* **Work required**
Please return each of the entries exactly, minus their pictures.
[[ Records shown, beginning ]]
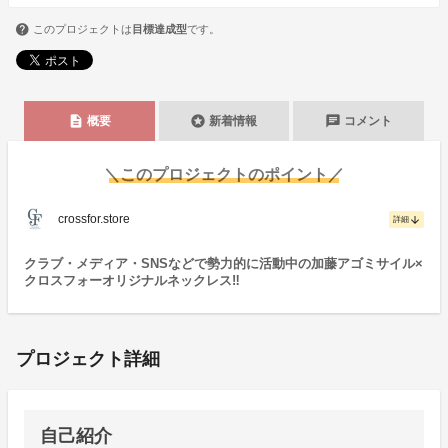
このプロジェクトは
目標達成型
です。
description
stars
chat
概要
新着情報
コメント
＼このプロジェクトのポイント／
crossfor.store
arrow_downward
詳細
クラブ・メディア・SNSなどで勢力的に活動中の加藤アゴミサイル×
クロスフォーオリジナルネックレス‼
プロジェクト詳細
自己紹介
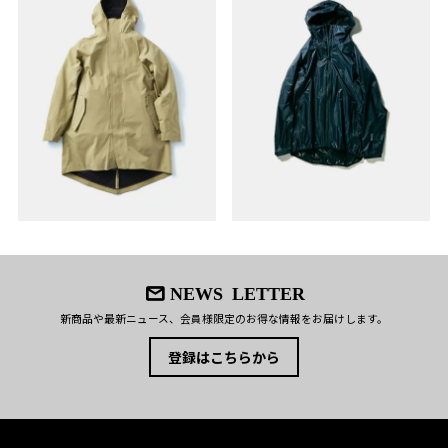
NEWS LETTER
新商品や最新ニュース、会員様限定のお得な情報をお届けします。
登録はこちらから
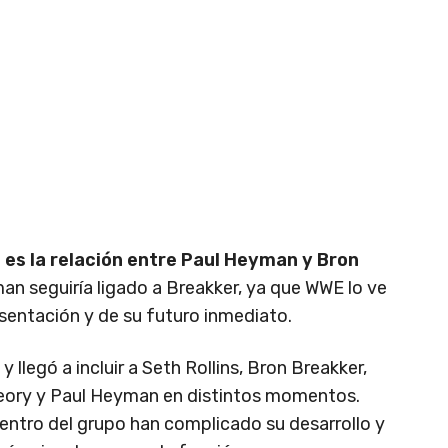
 es la relación entre Paul Heyman y Bron
man seguiría ligado a Breakker, ya que WWE lo ve
entación y de su futuro inmediato.
 llegó a incluir a Seth Rollins, Bron Breakker,
eory y Paul Heyman en distintos momentos.
dentro del grupo han complicado su desarrollo y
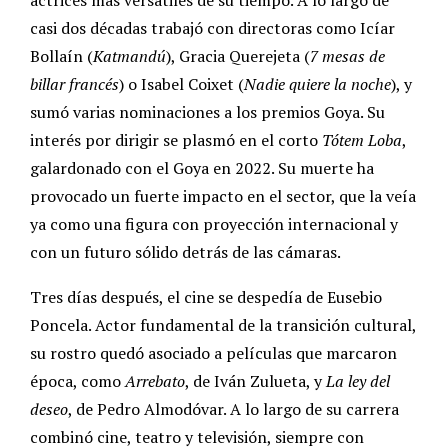
actrices más versátiles de su tiempo. A lo largo de
casi dos décadas trabajó con directoras como Icíar
Bollaín (
Katmandú
), Gracia Querejeta (
7 mesas de
billar francés
) o Isabel Coixet (
Nadie quiere la noche
), y
sumó varias nominaciones a los premios Goya. Su
interés por dirigir se plasmó en el corto
Tótem Loba
,
galardonado con el Goya en 2022. Su muerte ha
provocado un fuerte impacto en el sector, que la veía
ya como una figura con proyección internacional y
con un futuro sólido detrás de las cámaras.
Tres días después, el cine se despedía de Eusebio
Poncela. Actor fundamental de la transición cultural,
su rostro quedó asociado a películas que marcaron
época, como
Arrebato
, de Iván Zulueta, y
La ley del
deseo
, de Pedro Almodóvar. A lo largo de su carrera
combinó cine, teatro y televisión, siempre con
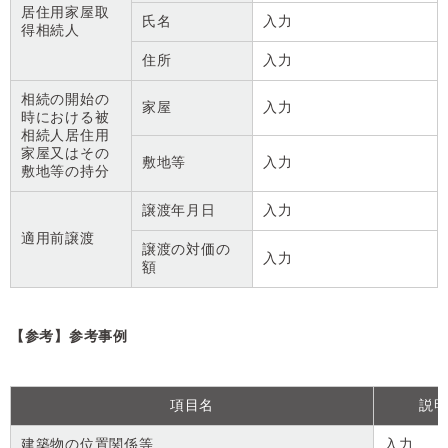
居住用家屋取
氏名
入力
得相続人
住所
入力
相続の開始の
家屋
入力
時における被
相続人居住用
家屋又はその
敷地等
入力
敷地等の持分
譲渡年月日
入力
適用前譲渡
譲渡の対価の
入力
額
【参考】参考事例
項目名
説
建築物の位置関係等
入力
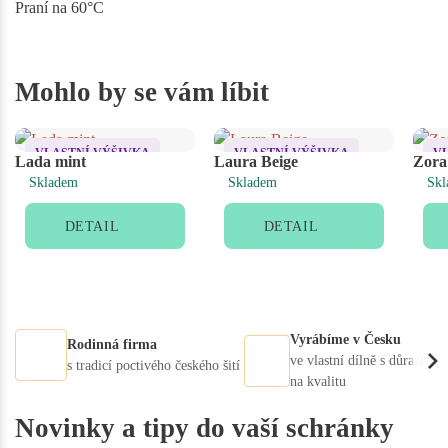
Praní na 60°C
Mohlo by se vám líbit
VLASTNÍ VÝŠIVKA
VLASTNÍ VÝŠIVKA
V
Lada mint
Laura Beige
Zora
Skladem
Skladem
Skl
DETAIL
DETAIL
Vyrábíme v Česku
Rodinná firma
ve vlastní dílně s důrazem
s tradicí poctivého českého šití
na kvalitu
Novinky a tipy do vaší schránky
[[ Records shown, end ]]
* **Result for this task**
このプロジェクトは
目標達成型
です。
description
stars
chat
概要
新着情報
コメント
＼このプロジェクトのポイント／
crossfor.store
arrow_downward
詳細
クラブ・メディア・SNSなどで勢力的に活動中の加藤アゴミサイル×
クロスフォーオリジナルネックレス‼
プロジェクト詳細
自己紹介
NEWS LETTER
新商品や最新ニュース、会員様限定のお得な情報をお届けします。
登録はこちらから
 es la relación entre Paul Heyman y Bron
man seguiría ligado a Breakker, ya que WWE lo ve
entación y de su futuro inmediato.
 llegó a incluir a Seth Rollins, Bron Breakker,
eory y Paul Heyman en distintos momentos.
dentro del grupo han complicado su desarrollo y
actrices más versátiles de su tiempo. A lo largo de
casi dos décadas trabajó con directoras como Icíar
Bollaín (
Katmandú
), Gracia Querejeta (
7 mesas de
billar francés
) o Isabel Coixet (
Nadie quiere la noche
), y
sumó varias nominaciones a los premios Goya. Su
interés por dirigir se plasmó en el corto
Tótem Loba
,
galardonado con el Goya en 2022. Su muerte ha
provocado un fuerte impacto en el sector, que la veía
ya como una figura con proyección internacional y
con un futuro sólido detrás de las cámaras.
Tres días después, el cine se despedía de Eusebio
Poncela. Actor fundamental de la transición cultural,
su rostro quedó asociado a películas que marcaron
época, como
Arrebato
, de Iván Zulueta, y
La ley del
deseo
, de Pedro Almodóvar. A lo largo de su carrera
combinó cine, teatro y televisión, siempre con
居住用家屋取
氏名
入力
得相続人
住所
入力
相続の開始の
家屋
入力
時における被
相続人居住用
家屋又はその
敷地等
入力
敷地等の持分
譲渡年月日
入力
適用前譲渡
譲渡の対価の
入力
額
【参考】参考事例
項目名
説
建築物の位置関係等
入力
Praní na 60°C
Mohlo by se vám líbit
VLASTNÍ VÝŠIVKA
VLASTNÍ VÝŠIVKA
V
Lada mint
Laura Beige
Zora
Skladem
Skladem
Skl
DETAIL
DETAIL
Vyrábíme v Česku
Rodinná firma
ve vlastní dílně s důrazem
s tradicí poctivého českého šití
na kvalitu
Novinky a tipy do vaší schránky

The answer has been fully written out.